8.2)a) \(\hat{birth weight}\) = 120.07 - 1.93*parity

b) Children who are not first borns tend to be 1.93 ounces lighter than first born children.

c) Ho: \(\beta\) = 0
HA: \(\beta\) \(\neq\) 0
T = -1.62 and p value = 0.1052
Because the p value is greater than 0.05, we fail to reject the null hypothesis. Parity is not associated with a difference in brith weights.


8.4)a) \(\hat{days-absent}\) = 18.93 - 9.11eth + 3.10sex + 2.15lrn
b) A non-aboriginal student is likely to be absent 9.11 days less than an aboriginal student.
A male is likely to be absent 3.10 days more than a female.
A slow learner is likely to be absent 2.15 days more than an average learner.

c) \(\hat{days-absent}\) = 18.93 - 9.11(0) + 3.10(1) + 2.15(1)
\(\hat{days-absent}\) = 24.18 days
residual = 2 - 24.18 = -22.18 The model grossly over-estimated the number of days absent.

d) R^2 = 1 - 240.57/264.17 = 0.0893364
R^2 adj = 1 - 240.57/264.17 x (146-1)/(146-3-1) = .0701

8.8) Remove learner status

8.16) a) There appears to be a relationship between temperature and whether O-rings are damaged. The lower the temperature, the greater the likelihood of O rings being damaged. Below 57 degrees Farenheit, the likelihood of O-rings being damaged increase dramatically.

b) The intercept represents the value for O-ring damage when temperature is zero degrees Farenheit. The slope of -.2162 means that for every degree increase in temperature the likelihood of O-ring damage goes down by .2162.

c) ln (p/(1-p)) = 11.630 - 2.162Temperature

d) Ho - O-ring damage is independent of temperature.
HA- O-ring damage is dependent on temperature.
The p value for temperature is 0, which is less than 0.05. We reject the null hypothesis. O-ring damage is related to temperature.

8.18)a) T = 51

calcp <- function(temp){
  logreg <- 11.630 - .2162*temp
  logreg <- exp(logreg)
  p <- logreg/(1 +  logreg)
  return (p)
  }

t51 <- calcp(51)
t53 <- calcp(53)
t55 <- calcp(55)
temp2 <- c(51, 53, 55)
prob2 <- c(t51, t53, t55)
model_prob <- data.frame(temp2, prob2, stringsAsFactors = FALSE)

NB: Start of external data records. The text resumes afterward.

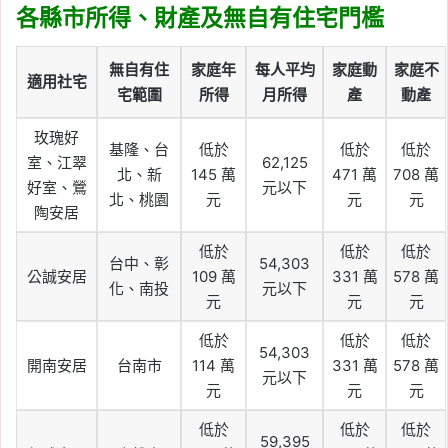
各縣市所得、財產及無自有住宅門檻
無自有住
家庭年
每人平均
家庭動
家庭不
適用社宅
宅範圍
所得
月所得
產
動產
玫瑰好
基隆、台
低於
低於
低於
室、江翠
62,125
北、新
145 萬
471 萬
708 萬
好室、鶯
元以下
北、桃園
元
元
元
陶安居
低於
低於
低於
台中、彰
54,303
公誠安居
109 萬
331 萬
578 萬
化、南投
元以下
元
元
元
低於
低於
低於
54,303
開南安居
台南市
114 萬
331 萬
578 萬
元以下
元
元
元
低於
低於
低於
59,395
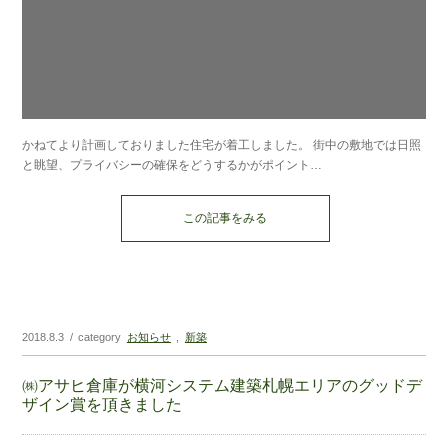
かねてより計画しておりました住宅が着工しました。 街中の敷地では日照
と眺望、プライバシーの確保をどうするかがポイント…
この記事をみる
2018.8.3
category
お知らせ
新築
㈱アサヒ倉庫が横河システム建築札幌エリアのグッドデ
ザイン賞を頂きました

The probability an O-ring will become damaged at 51 degrees is 0.6465252.
The probability an O-ring will become damaged at 53 degrees is 0.5427454.
The probability an O-ring will become damaged at 55 degrees is 0.4351179.

b)

temp <- c(53,57,58,63,66,67,67,67,68,69,70,70,70,70,72,73,75,75,76,76,78,79,81, temp2)
probdamage <- c(5/6, 1/6, 1/6,1/6,0,0,0,0,0,0,1/6,0,1/6,0,0,0,0,1/6,0,0,0,0,0, prob2)
oringdf <- data.frame(temp, probdamage, stringsAsFactors=FALSE)
plot(temp, probdamage, xlab="Temperature", ylab="Probability of O-ring damage")
xspline(model_prob, border='blue' )

  1. I am concerned that there is only one data point at 53 degrees and that data point plays a large role in determining the relationship between O-ring damage and temperature. I understand that since it is considered dangerous that this cannot be tested further, but it would have been helpful to have more data for O-ring damage at low temperatures. We need to assume that each outcome is independent of the other outcomes. This seems reasonable to me.